Rather than processing to acetyl CoA and entering the citric acid cycle, pyruvate is processed by lactate dehydrogenase to lactate, which can lead to lactic acidosis.

Question 51

What is a treatment for lactic acidosis?

Answer 51

The ketogenic diet reduces the need for glucose metabolism via glycolysis.

Question 52

What is HIF-1 alpha? What does it do? Under what conditions?

Answer 52

a transcription factor that stabilizes and is activated during hypoxia (low oxygen) conditions (often in cancerous tumors)

promotes the Warburg Effect

Question 53

What is the Warburg Effect? Why does it happen? What produces it? How does it happen?

Answer 53

Warburg effect is when cancer cells preferentially use glycolysis for ATP generation instead of oxidative phosphorylation in the presence of oxygen.

This happens to support the needs of rapidly dividing cancer cells because glycolysis is faster (even though it produces significantly less ATP).

This is produced by the activation of the HIF-1alpha transcription factor under low oxygen conditions.

HIF-1alpha stimulates PDK’s expression, which phosphorylates and inactivates the PDC and reduces conversion of pyruvate into acetyl CoA.

Question 54

Why do cancer cells have acidic environments?

Answer 54

HIF-1alpha stimulates PDK’s expression, leading to the phosphorylation and inactivation of PDC, which reduces conversion of pyruvate to acetyl CoA.

Pyruvate then converts into lactate instead, which is secreted by the cancerous cells.

Question 55

How does lactate production benefit cancer cells?

Answer 55

1.Biosynthesis: The intermediates generated from glycolysis can be channeled into
various biosynthetic pathways, supporting the synthesis of nucleotides, lipids, and amino acids necessary for cell proliferation.
2. Acidic Microenvironment: The production and secretion of lactate can create an acidic tumor microenvironment, which can facilitate invasion, metastasis, and
immune evasion.

Question 56

How do mercury and arsenite inhibit the PDC? What is an antidote?

Answer 56

They bind to the two sulfur atoms of dihydrolipoamide.
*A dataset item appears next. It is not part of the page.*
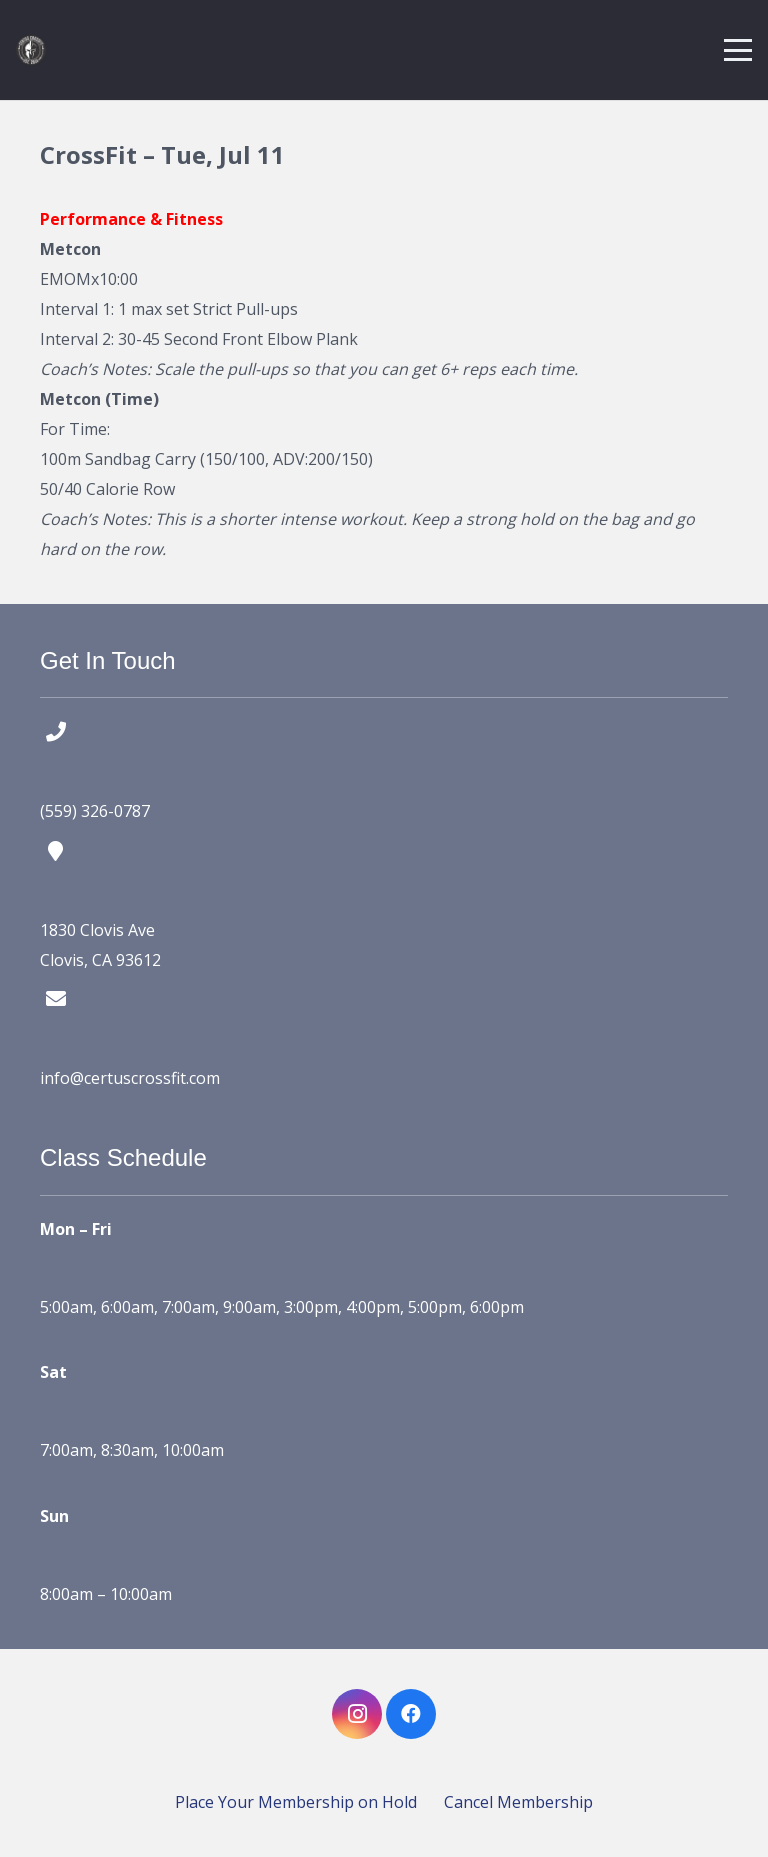 This screenshot has width=768, height=1857. I want to click on [Instagram], so click(357, 1714).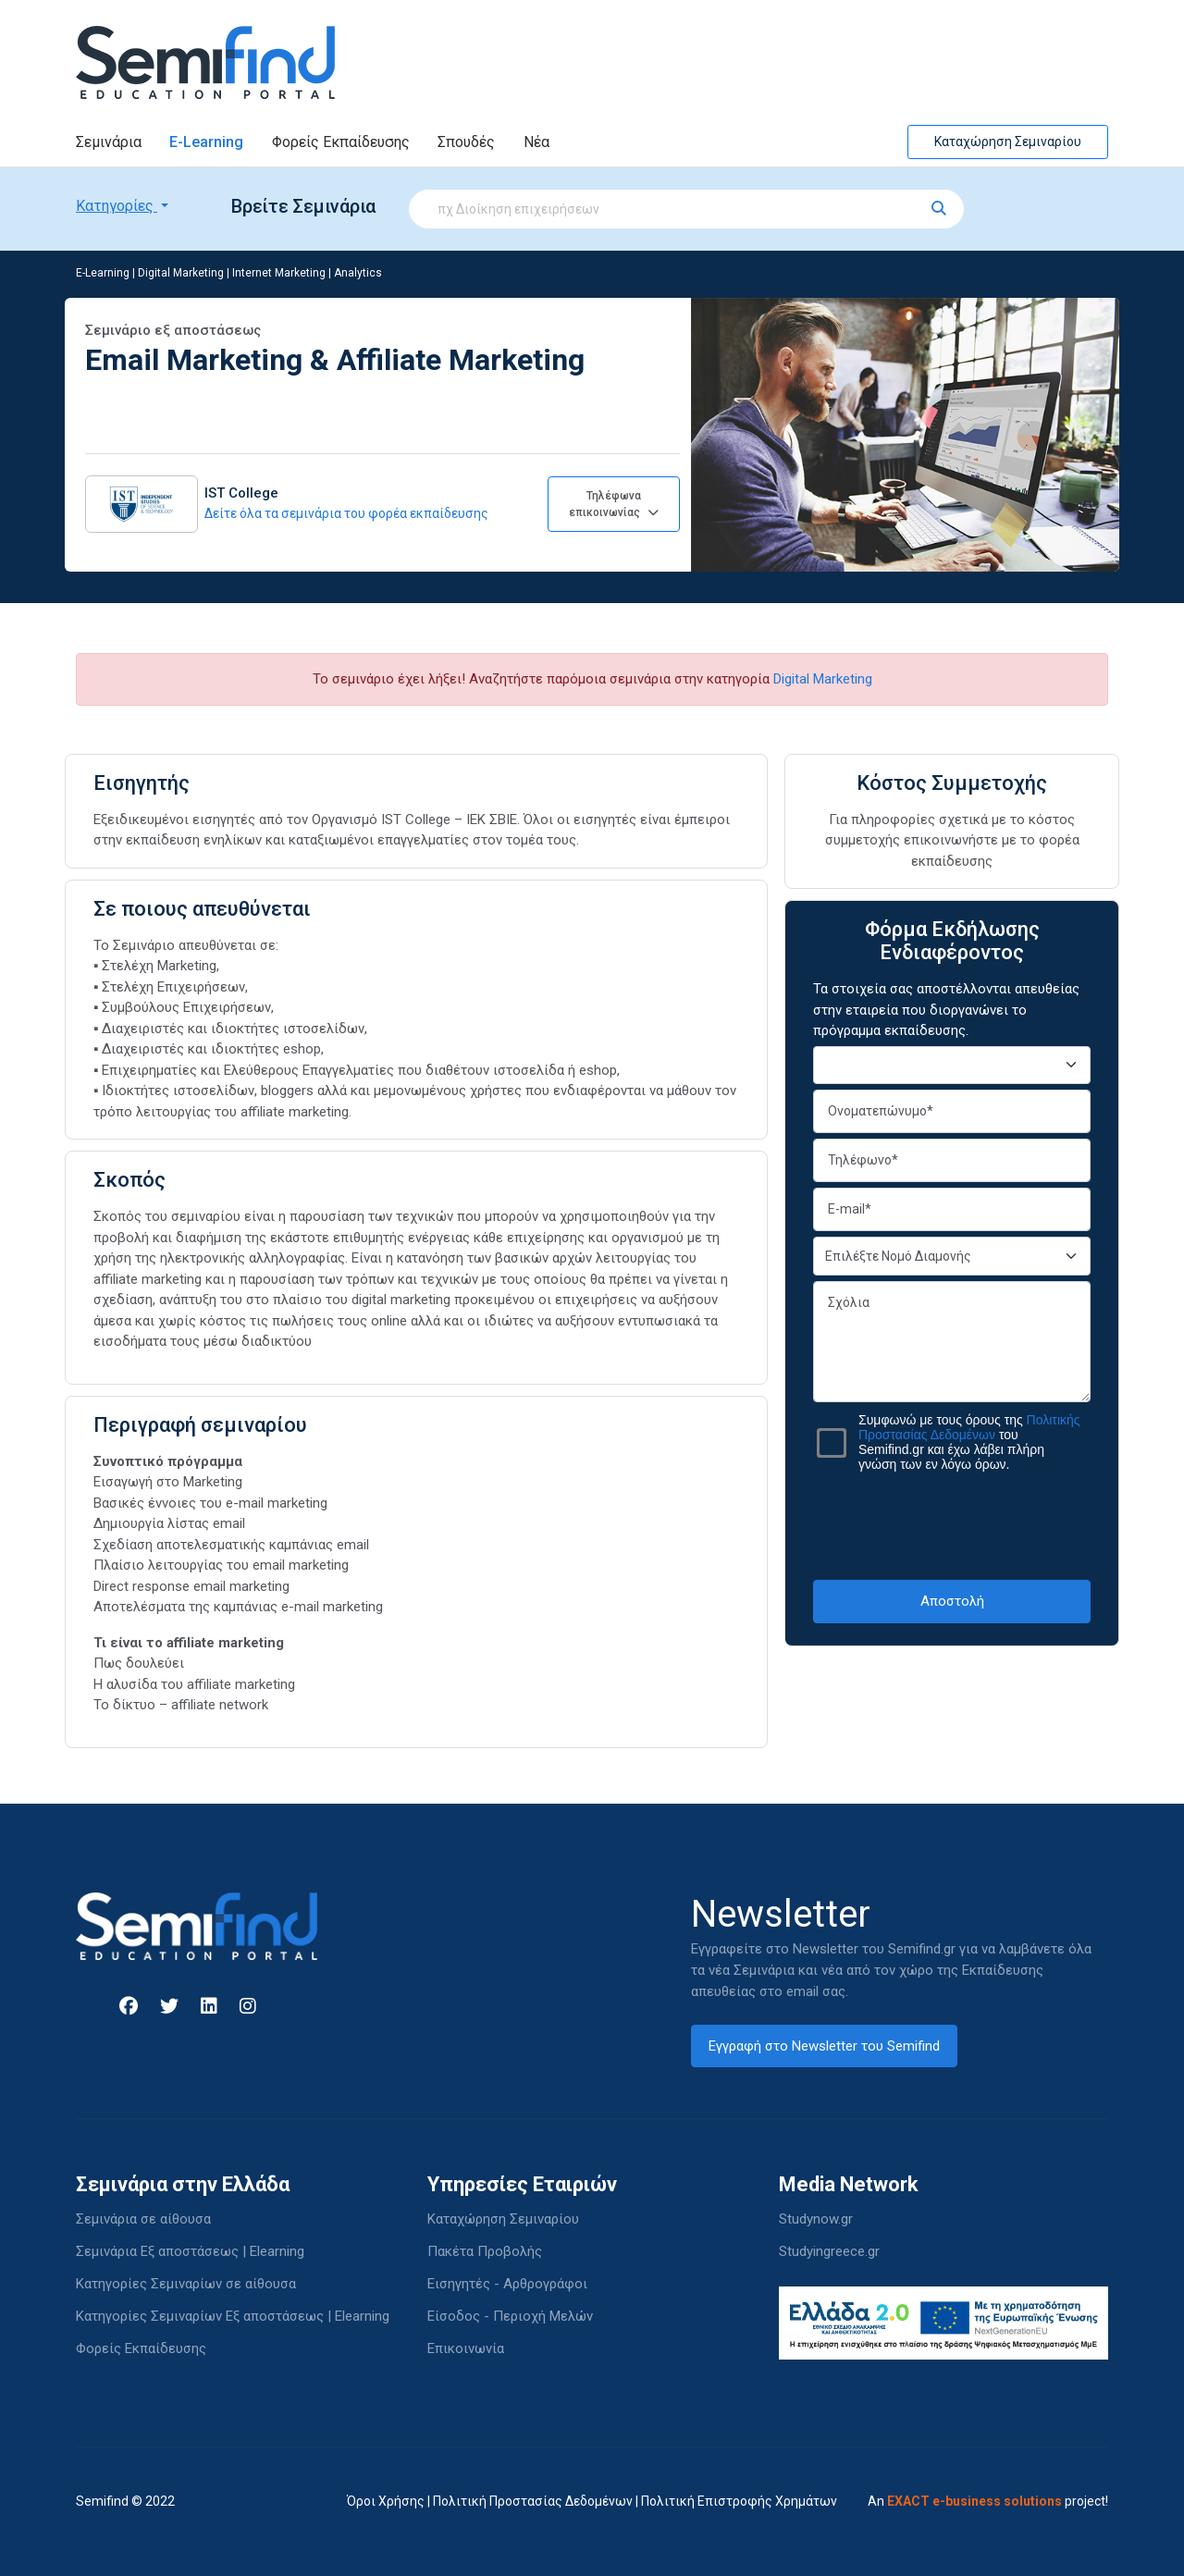  I want to click on Digital Marketing, so click(181, 272).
2,3-dimercaptopropanol (BAL) is an antidote, binding to arsenite and creating a more soluble complex that is excreted from the body.

Question 57

What happens to the PDC in diabetic neuropathy?

Answer 57

Elevated glucose levels lead to an overproduction of lactic acid.
Additionally, hyperactivation of PDK 2/4 results in inhibition of the pyruvate
dehydrogenase complex.
The conversion of pyruvate to lactate in abundance makes the environment more acidic. This acidosis stimulates acid-sensing nociceptors, G-protein-coupled receptors in the DRG, exacerbating the perception of pain.